The Cherbourg Marching Girls perform in Melbourne during 1962. (Supplied)

Aboriginal sporting history has been brought to life in a new book that details how a group of women from a south-east Queensland mission nearly won a national title in the most popular female sport of the era.

Faced with a future working in heavily controlled conditions in the 1950s, a group of young Aboriginal girls from Cherbourg held their head high and marched.

Marching was the lead sport for Australian women at the time, with participants dressing up in white boots, skirts, sashes and formal hats to perform at agricultural shows, city parades and for visiting dignitaries.

Teams competed against each other on weekends and were judged on their timing, uniforms, synchronisation and performance.

On the government-controlled mission at Cherbourg, it was the only sport available to the young women.

Aunty Lesley Williams [second from right] and her team receive trophies in Melbourne during1962. (Supplied)

A sense of pride

Aunty Lesley Williams began marching in Queensland's only Indigenous troupe in 1957 when she was just 11.

The sense of pride it gave her as a young person who had been denied her culture and freedom was something she would never forget.

"We were told you are going to have this career. Stop practising your culture. You can't speak your language," Aunty Lesley said.

"If you look back to this point in time, it was about controlling this group of people."

Dressed in uniforms created in the community, the Cherbourg Marching Girls went on to become the best in Queensland in the six years they competed, and then went even further to place second at the national championships.

"We had a lot of fun. We were so proud," Aunty Lesley said.

"We'd travel around on the back of the settlement truck that carted wood, flour and meat down from the slaughter yard to the butcher shop.

"When it was time for us to travel, it was scrubbed down, seats were put on it and we didn't care because we wanted to travel and be part of what was happening in the wider world."

A photo of the Cherbourg marching girls in 1958. (Supplied)

Why marching mattered 

Aunty Lesley, her sister Sandra Morgan and a Cherbourg committee, have worked alongside co-authors Professor Murray Philips and Dr Gary Osmond from the University of Queensland to document the history in a book entitled, Marching With A Mission: Cherbourg's Marching Girls.

Professor Phillips studied sport history and said she was researching in Cherbourg when the idea was born.

"We had just finished the day and [were] walking to the car when one of the female elders said, 'When are you going to tell our story?'

"And we swung around and said, 'What story is that?,' and they said, 'The marching girls', and that's how it started.

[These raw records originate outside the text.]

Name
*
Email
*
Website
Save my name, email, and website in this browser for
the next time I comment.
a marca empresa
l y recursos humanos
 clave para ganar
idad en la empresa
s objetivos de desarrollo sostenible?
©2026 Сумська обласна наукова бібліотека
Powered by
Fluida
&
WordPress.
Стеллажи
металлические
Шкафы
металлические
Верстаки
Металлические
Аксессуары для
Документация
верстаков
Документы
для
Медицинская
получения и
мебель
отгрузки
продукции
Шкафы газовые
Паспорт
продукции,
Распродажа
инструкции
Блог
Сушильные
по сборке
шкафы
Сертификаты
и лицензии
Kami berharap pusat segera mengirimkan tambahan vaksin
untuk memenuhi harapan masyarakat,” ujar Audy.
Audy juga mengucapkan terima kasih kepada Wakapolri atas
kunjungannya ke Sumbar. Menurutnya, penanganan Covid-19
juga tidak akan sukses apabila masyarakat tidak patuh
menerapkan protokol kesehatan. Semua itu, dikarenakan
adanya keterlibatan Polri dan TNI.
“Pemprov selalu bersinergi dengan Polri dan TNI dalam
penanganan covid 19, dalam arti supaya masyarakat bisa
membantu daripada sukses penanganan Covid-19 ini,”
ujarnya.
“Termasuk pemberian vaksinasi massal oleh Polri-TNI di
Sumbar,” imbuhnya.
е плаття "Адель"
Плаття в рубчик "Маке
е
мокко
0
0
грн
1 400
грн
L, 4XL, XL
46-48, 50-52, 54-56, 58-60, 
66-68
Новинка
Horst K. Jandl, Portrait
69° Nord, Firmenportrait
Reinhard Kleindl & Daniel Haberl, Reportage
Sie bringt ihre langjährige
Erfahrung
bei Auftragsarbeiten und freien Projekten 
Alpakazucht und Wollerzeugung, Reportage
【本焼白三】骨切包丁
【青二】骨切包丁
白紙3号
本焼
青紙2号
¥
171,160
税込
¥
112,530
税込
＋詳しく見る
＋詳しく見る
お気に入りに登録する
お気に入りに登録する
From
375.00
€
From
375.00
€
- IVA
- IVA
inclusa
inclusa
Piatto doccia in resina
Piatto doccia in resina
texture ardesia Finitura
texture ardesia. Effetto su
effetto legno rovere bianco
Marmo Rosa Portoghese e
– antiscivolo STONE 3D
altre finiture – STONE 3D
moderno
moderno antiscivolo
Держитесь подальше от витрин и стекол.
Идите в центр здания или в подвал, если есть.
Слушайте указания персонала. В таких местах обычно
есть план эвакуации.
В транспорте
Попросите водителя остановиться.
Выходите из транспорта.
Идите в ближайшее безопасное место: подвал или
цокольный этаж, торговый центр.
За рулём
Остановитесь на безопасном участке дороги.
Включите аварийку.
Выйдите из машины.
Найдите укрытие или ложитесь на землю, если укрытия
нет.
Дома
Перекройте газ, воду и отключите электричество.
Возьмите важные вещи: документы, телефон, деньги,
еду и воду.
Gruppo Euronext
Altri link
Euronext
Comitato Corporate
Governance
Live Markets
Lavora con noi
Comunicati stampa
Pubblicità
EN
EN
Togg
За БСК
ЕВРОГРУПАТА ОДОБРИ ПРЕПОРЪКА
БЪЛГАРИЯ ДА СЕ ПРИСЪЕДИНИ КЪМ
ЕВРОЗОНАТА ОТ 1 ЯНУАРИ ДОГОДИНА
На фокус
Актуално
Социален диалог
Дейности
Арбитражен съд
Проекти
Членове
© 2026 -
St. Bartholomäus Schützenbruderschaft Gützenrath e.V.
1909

"The key drivers at Cherbourg are some women elders and they were giving us all this information about the men's sport, Eddie Gilbert, Frank Fisher and all these other high-profile male athletes."

The book's storyline follows the history of marching, the opportunities it offered and how the sport shaped their lives.

Aunty Lesley, surrounded by former marching girls, launches the book at the State Library of Queensland. (Supplied)

Professor Phillips said it was an important period for Queensland First Nations women.

"You've gone from that era of protection to assimilation, and these girls really rode the crest of that wave," she said. 

"For many of these women, this was the first opportunity to get out of Cherbourg and see the opportunities that lay beyond".